EXERCISE AIM | In the data below, how many lines include the word "CentralStationCRM"? Give only the number.

EXERCISE INPUT |
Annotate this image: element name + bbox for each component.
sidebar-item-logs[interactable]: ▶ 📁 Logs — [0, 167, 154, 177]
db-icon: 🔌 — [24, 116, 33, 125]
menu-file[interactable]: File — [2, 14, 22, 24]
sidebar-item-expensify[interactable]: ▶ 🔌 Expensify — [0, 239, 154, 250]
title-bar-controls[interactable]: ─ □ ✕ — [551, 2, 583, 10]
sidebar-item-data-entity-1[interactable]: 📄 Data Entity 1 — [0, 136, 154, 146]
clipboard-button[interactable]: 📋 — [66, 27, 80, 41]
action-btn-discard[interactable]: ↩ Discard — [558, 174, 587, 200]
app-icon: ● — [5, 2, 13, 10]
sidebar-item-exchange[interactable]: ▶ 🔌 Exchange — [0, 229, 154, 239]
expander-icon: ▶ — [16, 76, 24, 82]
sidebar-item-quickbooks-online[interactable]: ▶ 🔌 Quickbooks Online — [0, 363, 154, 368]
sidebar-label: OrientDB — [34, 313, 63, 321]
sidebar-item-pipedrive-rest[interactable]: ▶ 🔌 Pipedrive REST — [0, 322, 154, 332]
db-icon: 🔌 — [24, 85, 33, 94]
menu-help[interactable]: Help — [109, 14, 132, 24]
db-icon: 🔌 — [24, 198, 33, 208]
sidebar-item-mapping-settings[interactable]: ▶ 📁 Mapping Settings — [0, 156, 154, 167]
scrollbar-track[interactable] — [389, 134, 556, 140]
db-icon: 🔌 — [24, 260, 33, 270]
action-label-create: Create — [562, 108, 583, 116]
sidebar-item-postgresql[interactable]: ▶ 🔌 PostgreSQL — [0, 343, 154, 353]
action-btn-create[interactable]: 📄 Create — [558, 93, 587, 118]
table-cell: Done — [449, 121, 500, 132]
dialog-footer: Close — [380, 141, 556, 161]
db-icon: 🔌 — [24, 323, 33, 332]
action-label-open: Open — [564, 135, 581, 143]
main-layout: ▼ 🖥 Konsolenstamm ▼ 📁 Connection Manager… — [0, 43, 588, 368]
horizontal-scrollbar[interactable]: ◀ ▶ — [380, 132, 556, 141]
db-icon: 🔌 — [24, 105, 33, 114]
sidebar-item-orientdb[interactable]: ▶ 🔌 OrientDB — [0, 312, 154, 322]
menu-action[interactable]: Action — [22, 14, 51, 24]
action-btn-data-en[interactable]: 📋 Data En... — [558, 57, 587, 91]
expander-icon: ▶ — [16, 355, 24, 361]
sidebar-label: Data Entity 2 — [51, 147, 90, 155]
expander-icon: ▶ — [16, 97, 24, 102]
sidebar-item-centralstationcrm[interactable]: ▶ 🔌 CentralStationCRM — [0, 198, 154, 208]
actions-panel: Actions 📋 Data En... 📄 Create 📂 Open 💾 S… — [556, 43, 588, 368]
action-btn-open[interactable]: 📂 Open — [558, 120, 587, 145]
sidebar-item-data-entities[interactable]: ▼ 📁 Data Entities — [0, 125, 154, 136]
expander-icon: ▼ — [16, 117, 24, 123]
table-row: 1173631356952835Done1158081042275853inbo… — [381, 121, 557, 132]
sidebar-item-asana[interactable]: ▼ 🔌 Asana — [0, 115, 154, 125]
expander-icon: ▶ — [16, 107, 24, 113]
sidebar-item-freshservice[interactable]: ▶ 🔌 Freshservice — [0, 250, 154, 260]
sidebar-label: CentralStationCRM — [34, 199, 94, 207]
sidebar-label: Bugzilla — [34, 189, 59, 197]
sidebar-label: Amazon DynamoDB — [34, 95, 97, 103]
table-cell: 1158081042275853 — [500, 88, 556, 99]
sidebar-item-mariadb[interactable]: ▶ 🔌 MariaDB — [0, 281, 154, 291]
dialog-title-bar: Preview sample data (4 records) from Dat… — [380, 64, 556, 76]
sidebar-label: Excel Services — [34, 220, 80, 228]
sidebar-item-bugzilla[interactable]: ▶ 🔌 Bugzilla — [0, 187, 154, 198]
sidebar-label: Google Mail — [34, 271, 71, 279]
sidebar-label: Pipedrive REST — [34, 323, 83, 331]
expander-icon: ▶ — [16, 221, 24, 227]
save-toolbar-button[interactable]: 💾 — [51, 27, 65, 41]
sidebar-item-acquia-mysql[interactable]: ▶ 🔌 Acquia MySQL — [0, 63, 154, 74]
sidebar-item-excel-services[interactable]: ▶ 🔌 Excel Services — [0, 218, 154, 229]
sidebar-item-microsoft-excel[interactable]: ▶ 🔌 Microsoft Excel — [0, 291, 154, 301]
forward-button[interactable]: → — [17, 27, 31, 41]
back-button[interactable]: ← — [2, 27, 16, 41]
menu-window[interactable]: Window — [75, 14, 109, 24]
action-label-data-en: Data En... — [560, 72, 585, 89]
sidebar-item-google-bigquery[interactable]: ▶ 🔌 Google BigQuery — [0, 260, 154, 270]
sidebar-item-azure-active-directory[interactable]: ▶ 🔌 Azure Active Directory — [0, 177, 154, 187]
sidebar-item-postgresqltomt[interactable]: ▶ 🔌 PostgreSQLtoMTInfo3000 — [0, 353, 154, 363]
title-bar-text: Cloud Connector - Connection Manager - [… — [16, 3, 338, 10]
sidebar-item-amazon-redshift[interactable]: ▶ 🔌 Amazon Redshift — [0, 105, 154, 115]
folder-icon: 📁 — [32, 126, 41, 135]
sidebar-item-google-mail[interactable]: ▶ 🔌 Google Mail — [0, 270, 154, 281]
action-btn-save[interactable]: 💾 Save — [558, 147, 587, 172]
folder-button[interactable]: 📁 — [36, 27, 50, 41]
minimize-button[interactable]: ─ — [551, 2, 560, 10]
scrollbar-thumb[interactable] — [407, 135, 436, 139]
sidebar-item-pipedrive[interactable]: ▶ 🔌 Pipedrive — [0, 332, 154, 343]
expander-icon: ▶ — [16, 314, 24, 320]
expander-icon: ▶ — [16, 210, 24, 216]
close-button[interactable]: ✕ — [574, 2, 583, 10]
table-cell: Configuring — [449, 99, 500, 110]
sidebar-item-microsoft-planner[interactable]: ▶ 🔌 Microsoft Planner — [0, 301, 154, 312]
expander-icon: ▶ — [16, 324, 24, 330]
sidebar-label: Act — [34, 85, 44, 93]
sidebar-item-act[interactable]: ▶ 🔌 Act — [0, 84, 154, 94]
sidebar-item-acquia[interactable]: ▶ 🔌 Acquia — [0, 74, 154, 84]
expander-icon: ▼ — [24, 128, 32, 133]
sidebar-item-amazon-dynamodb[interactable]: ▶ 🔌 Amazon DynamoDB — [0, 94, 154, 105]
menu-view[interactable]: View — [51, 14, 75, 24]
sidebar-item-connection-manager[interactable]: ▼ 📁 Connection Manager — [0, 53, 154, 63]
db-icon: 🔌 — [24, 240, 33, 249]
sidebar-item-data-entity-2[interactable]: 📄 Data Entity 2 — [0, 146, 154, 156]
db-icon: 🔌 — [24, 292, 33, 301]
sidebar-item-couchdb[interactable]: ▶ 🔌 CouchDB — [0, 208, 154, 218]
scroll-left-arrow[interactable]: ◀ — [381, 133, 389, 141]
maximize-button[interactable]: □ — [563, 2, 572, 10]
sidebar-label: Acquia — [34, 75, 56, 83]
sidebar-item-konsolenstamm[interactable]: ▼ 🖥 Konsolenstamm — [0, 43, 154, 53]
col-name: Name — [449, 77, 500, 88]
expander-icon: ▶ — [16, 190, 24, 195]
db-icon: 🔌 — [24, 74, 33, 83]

REPLY TO THE TASK | 2